_Problem requirements_
Without any pictures, copy the records below once more, exactly as they are.

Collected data
- - - -

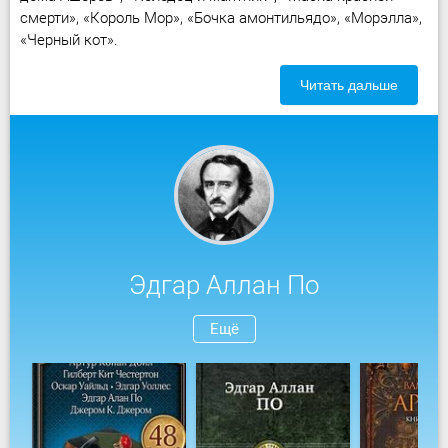
смерти», «Король Мор», «Бочка амонтильядо», «Морэлла»,
«Черный кот».
Читать дальше
Эдгар Аллан По
Ещё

- - - -

_Worked solution_
смерти», «Король Мор», «Бочка амонтильядо», «Морэлла»,
«Черный кот».
Читать дальше
Эдгар Аллан По
Ещё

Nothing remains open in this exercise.